Adherent and floating melanoma cells were collected and lysed in an ice-cold RIPA buffer. The protein concentration of the homogenate was determined using the Lowry assay. Proteins (20–40 μg) were electrophoretically separated on 10% or 12% SDS-PAGE gels prior to transfer to nitrocellulose membranes and immunoblotting. Membranes were blocked with 5% (w/v) skim milk for 1 h at room temperature and incubated overnight at 4 °C with the following primary antibodies: anti-caspase-8 antibody (#9746, 1:1000), anti-caspase-9 antibody (#9508, 1:1000), anti-caspase-3 antibody (#9662, 1:1000), anti-PARP antibody (#9542, 1:1000), anti-beclin-1 antibody (#3495, 1:1000), anti-LC3A/B antibody (#12741, 1:1000) purchased from Cell Signaling Technology (Danvers, MA, USA), and anti-actin antibody (#A2066, 1:2000) obtained from Sigma-Aldrich. After washing, a secondary antibody solution in 5% skim milk (anti-mouse IgG-HRP, A9044, 1:5000 or anti-rabbit IgG-HRP, A9169, 1:5000, Sigma-Aldrich) was added for 1 h at room temperature. Membranes were incubated with ECL-HRP substrate (GE Healthcare, Chicago, IL, USA) and the signal was detected using the BioSpectrum Imaging System (Ultra-Violet Products, Ltd., Cambridge, UK).

4.7. Wound Healing Assay

Melanoma cells were plated at a density of 1 × 105 cells per well in 24-well plates. When cells covered over 90% of the plate surface, straight lines were scratched across the center of the well with a pipette tip. Then, the medium with floated cells was discarded and the wound was gently washed twice with PBS. The adherent cells were cultured in DMEM containing 2% (v/v) FBS and treated with SDT at concentrations of 3.1, 6.2, and 12.5 μM. Gap closure was continuously monitored under a light microscope (Nikon, Tokyo, Japan) and photographed at time points of 0 h, 24 h, and 48 h. The gap distances were measured using the Image J software (v1.53c) at these time points to assess cell migration ability.

4.8. Immunofluorescence

Melanoma cells were plated in 96-well clear bottom black plates at 5 × 104 cells per well.
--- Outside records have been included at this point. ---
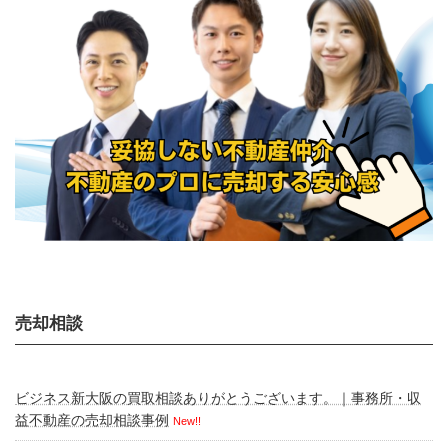
売却相談
ビジネス新大阪の買取相談ありがとうございます。｜事務所・収
益不動産の売却相談事例
New!!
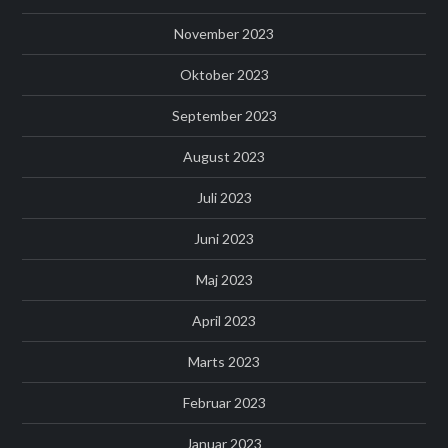
November 2023
Oktober 2023
September 2023
August 2023
Juli 2023
Juni 2023
Maj 2023
April 2023
Marts 2023
Februar 2023
Januar 2023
When the cells covered over 90% of the plate surface, a straight line was scratched gently across the center of the well with a pipette tip. Then, the medium with floated cells was discarded and the wound was gently washed twice with PBS. The adherent cells were cultured in DMEM supplemented with 2% (v/v) FBS and treated with SDT at concentrations of 3.1, 6.2, and 12.5 μM for 24 h. After SDT treatment, the medium was removed and the cells were fixed for 15 min with 4% (v/v) paraformaldehyde, permeabilized for 5 min with 0.1% (v/v) Triton X-100, and blocked with 10% (v/v) heat-inactivated goat serum for 1 h at room temperature. The cells were incubated with anti-FAK antibody (sc-1688, Santa Cruz, Santa Cruz, CA, USA) overnight at 4 °C. Then, the cells were incubated with Alexa Fluor 594 conjugated antibody (A11032; Invitrogen, Waltham, MA, USA) for 1 h in the dark. Cell nuclei and F-actin were counterstained with Hoechst 33342 (Invitrogen) and Phalloidin-Atto 488 (Sigma-Aldrich), respectively. Images of migrating cells were taken with a BD Pathway 855 confocal microscope.

4.9. Statistical Analysis

The results were analyzed in GraphPad Prism v7.04 software using a one-way ANOVA followed by Tukey’s test; a p-value < 0.05 was considered statistically significant.

5. Conclusions

SDT, the 3,4-seco-dammarane containing a carboxyl group encompassing a C3 carbon and no additional polar groups, showed significant cytotoxic activity in melanoma cell lines. It induced intrinsic and extrinsic pathways of apoptosis, promoted non-protective autophagy, and attenuated cell migration. The data confirm the potential of this kind of structure in melanoma cell cultures and may indicate it as a parent structure for derivative synthesis in the future. Subsequent studies should be continued in the expanded panel of melanoma cell lines with a focus on the identification of molecular targets of SDT and confirmation in animal models.

Supplementary Materials

The following supporting information can be downloaded at https://www.mdpi.com/article/10.3390/molecules29174091/s1: Figure S1: Mass spectrum of trimethylsilyl derivative of 3,4-seco-dammara-4(29),20(21),24(25)-trien-3-oic acid; Figure S2: 1H NMR spectrum of 3,4-seco-dammara-4(29),20(21),24(25)-trien-3-oic acid; Figure S3. 13C NMR spectrum of 3,4-seco-dammara-4(29),20(21),24(25)-trien-3-oic acid.

Author Contributions

Conceptualization, V.I. and L.S.; methodology, L.S.; investigation, L.S. and M.S.; resources, V.I., L.S. and M.S.; writing—original draft preparation, L.S.; writing—review and editing, V.I.; visualization, L.S. All authors have read and agreed to the published version of the manuscript.

Funding

This work was funded by the National Science Centre (Poland) [grant number 2016/23/B/NZ7/03360] (grant to V.I.) and the Medical University of Bialystok [grant number B.SUB.24.345] (grant to L.S.). This study was partly carried out as part of work No. WZ/WB-INL/3/2024 at the Białystok University of Technology and financed from the science funds from the Ministry of Science and Higher Education in Poland.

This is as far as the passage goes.